La Cuisine est un Art

Lorsque l’on parle d’art, on cite toujours un écrivain, un musicien ou un peintre dont la mission est de créer un univers illusoire, un paradis artificiel pour nous consoler d’une réalité qui serait absurde. La mission d’un cuisinier est tout autre : en créant un univers qui n’a rien d’illusoire, un paradis qui n’a rien d’artificiel, il nous rapproche d’un Dieu dont je ne sais si tel ou tel chef y croit mais dont je suis certain qu’ils ne le rejettent pas. Et si un grand repas c’est du rêve, de l’illusion et des idées, c’est aussi l’univers des choses les plus simples auxquelles le génie du chef ajoute celui des choses invisibles. Certains cuisiniers nous donnent accès à cette réalité, ils nous la font percevoir dans son évidence concrète parce qu’ils sont, tout simplement des artistes.

Bernard Carrère.


Rechercher dans ce blog

30 juin 2011

Ekia, le soleil de la Soule

Quand vous ouvrez un pot de yaourt - digne de ce nom - la magie opère immédiatement. Sa blancheur immaculée vous emmène dans les immenses prairies où fleurissent pâquerettes et pissenlits. L'odeur du lait vous monte aux narines et vous imaginez une étable, de la paille, un petit tabouret sur lequel est assise la fermière pétrissant d'un geste précis les pis d'une vache. Une sensation de fraîcheur s'empare de votre bouche avant que l'amertume du lait fermenté vous rappelle que les "barbares" - selon Pline l'Ancien - savaient «épaissir le lait en une matière d'une agréable acidité».
L'origine du yaourt - tel qu'on le connaît actuellement - serait situé en Asie centrale. Arrivé en Europe par le Bosphore, il tient son nom du mot turc "yogurmark" qui signifie pétrir, épaissir. C'est au XVIe siècle que le yaourt fait sa première apparition en France. François Ier avait appris l'existence d'un laitage mystérieux et fit venir un médecin turc avec ses brebis pour le guérir d'une infection intestinale. Plus de trois cents ans plus tard, Metchnikoff, bactériologiste ukrainien vivant à Paris et Prix Nobel de Médecine en 1908, découvre les effets positifs sur les désordres intestinaux des nourrissons en s'interrogeant sur le lien attribuant au yaourt la longévité des montagnards du Caucase et des Balkans.
Ce n'est pas dans un but thérapeutique mais dans un respect total de la nature que Hubert Candelé a décidé de fabriquer ses yaourts.
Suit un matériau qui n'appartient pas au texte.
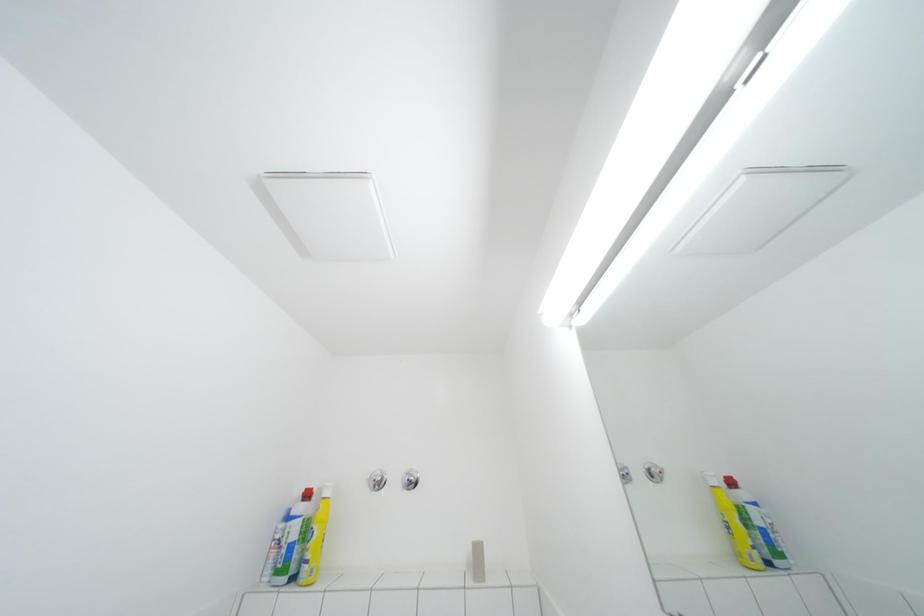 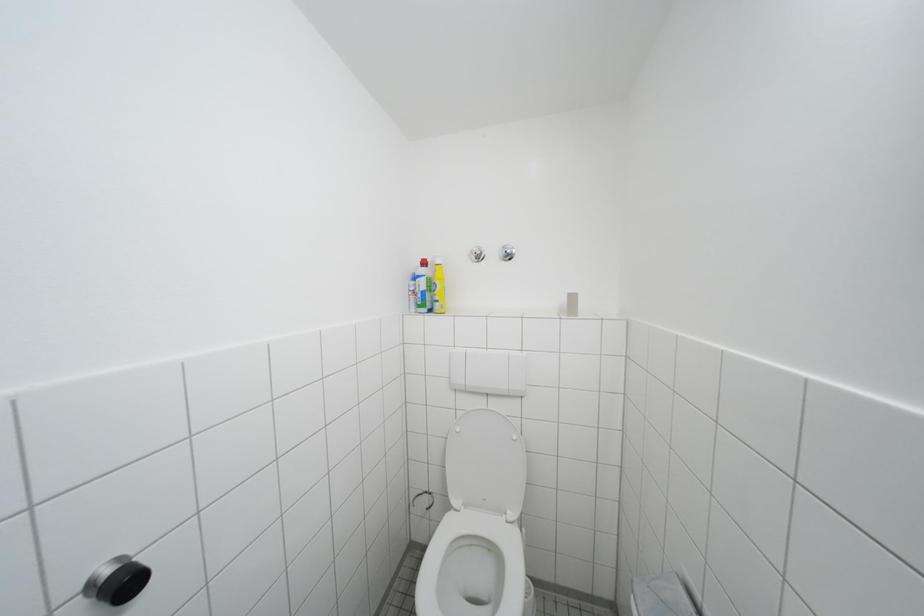 The first image is from the beginning of the video and the second image is from the end. How did the camera likely rotate when shooting the video?

The camera rotated toward left-down. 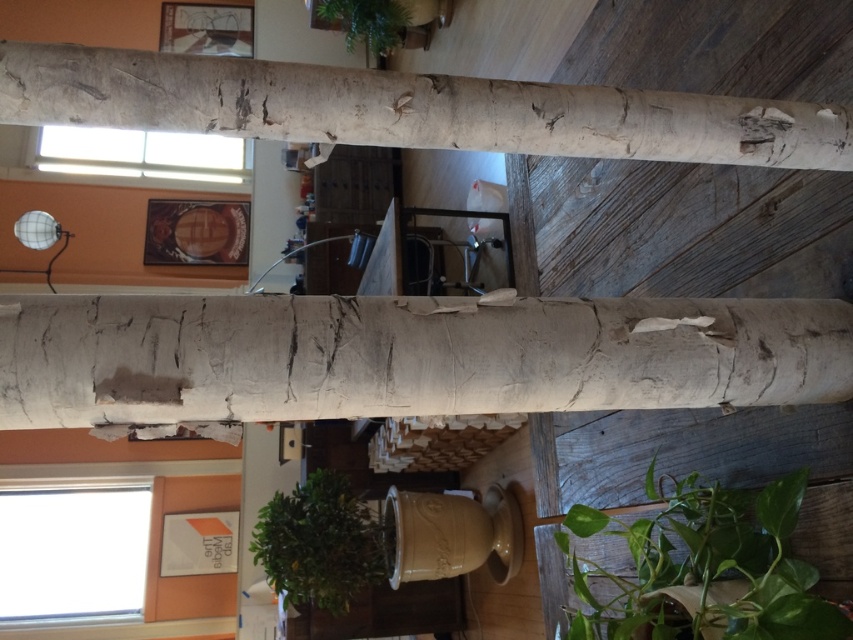 You are standing in the rustic interior space and notice a specific point marked at coordinates (405, 356). What object is located at that point?

The point at coordinates (405, 356) indicates white rough bark at center.

Consider the image. You are an interior designer assessing the space. You need to place a decorative item that is 1 meter wide. The white rough wood beam at upper center and the green matte plant at lower right are in the way. Which object might block the placement of your item due to its size?

The white rough wood beam at upper center has a larger width than the green matte plant at lower right, so the beam is more likely to block the placement of the 1 meter wide decorative item due to its greater width.

You are an interior designer planning to hang a small painting between the white rough wood beam at upper center and the green matte plant at lower right. Which object should you consider for positioning the painting closer to?

The white rough wood beam at upper center is above the green matte plant at lower right, so to hang the painting between them, position it closer to the white rough wood beam at upper center to maintain balance and avoid obstruction from the plant below.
Il s'est associé à trois agriculteurs certifiés HVE (haute valeur environnementale) situés à Bardos, Hasparren et La Bastide-Clairence pour lui fournir la matière première, le lait. Il a ensuite sélectionné les ferments naturels pour obtenir un yaourt onctueux et goûteux. Son processus de fabrication bien rôdé ; pasteurisation, refroidissement et aromatisation éventuelle, fermentation, conditionnement dans des pots en carton recyclable et étuvage, il peut enfin faire déguster ses yaourts à des professionnels du pays basque. Quelques mises au point plus tard, il commercialise son premier pot le 2 mars 2011. Depuis, il fournit une quinzaine de collectivités de la région (cantines scolaires et autres) avec un certain succès auprès des enfants.
Regroupée sous deux appellations, Ekia ("soleil" en souletin) pour les crèmeries et restaurants et Ibaski (contraction de Ibaia, "rivière" et Saski, "panier") pour la grande distribution et les collectivités, la gamme se compose de yaourts étuvés natures, sucrés ou vanillés et de yaourts brassés aux fruits. Une version au lait de brebis - respectant le cahier des charges de l’AOC du fromage au lait cru - est aussi proposée.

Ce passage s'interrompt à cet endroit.